Gubernur Hendrik Lewerissa dalam tanggapannya menyampaikan apresiasi yang tinggi terhadap gerakan mahasiswa tersebut. Ia menegaskan bahwa, dirinya tidak anti terhadap kritik dan justru membuka ruang dialog sebagai bentuk kedekatan dengan rakyat. Menurutnya, penyampaian aspirasi secara langsung jauh lebih efektif dalam menyampaikan pesan yang utuh dan menyentuh.

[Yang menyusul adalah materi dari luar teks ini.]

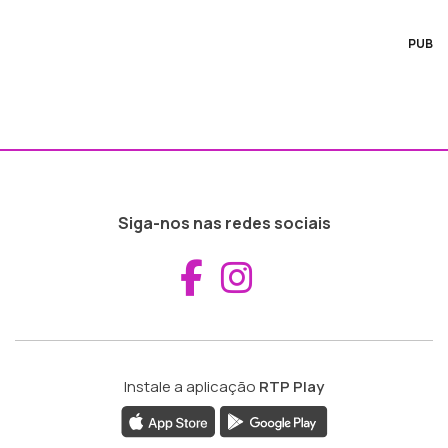
PUB
Siga-nos nas redes sociais
Aceder ao Fac
Aceder ao I
Instale a aplicação
RTP Play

Lebih lanjut, Gubernur menekankan bahwa, masa pemerintahannya adalah periode lima tahun, bukan hanya dilihat dari 100 hari pertama. Ia menyatakan mengetahui secara langsung kondisi infrastruktur di Batabual dan telah menugaskan Kepala Dinas PUPR Provinsi Maluku, untuk merancang prioritas pembangunan infrastruktur jalan dan jembatan di daerah tersebut.
Gubernur Hendrik juga mengakui bahwa, pemerintah provinsi sangat bergantung pada dana transfer dari pusat, namun pihaknya akan terus berupaya melakukan lobi intensif ke pemerintah pusat untuk mendorong percepatan pembangunan infrastruktur di kawasan-kawasan tertinggal seperti Batabual.
Selain itu, ia menyampaikan bahwa, rumah dinas gubernur adalah ikon daerah dan fasilitas protokoler yang penting dalam menyambut tamu-tamu resmi negara, sehingga tidak bisa dibandingkan secara langsung dengan kondisi pembangunan infrastruktur yang membutuhkan proses anggaran dan prioritas.
Audiensi resmi tersebut selesai pada pukul 13.30 WIT dan seluruh rangkaian kegiatan aksi berakhir pukul 13.35 WIT dalam keadaan tertib, aman, dan lancar. Kehadiran dan respon Gubernur Maluku dalam menerima aspirasi mahasiswa ini, memberikan harapan baru bahwa, suara masyarakat pelosok seperti Batabual akan menjadi perhatian dan diperjuangkan dengan serius oleh Pemerintah Provinsi Maluku.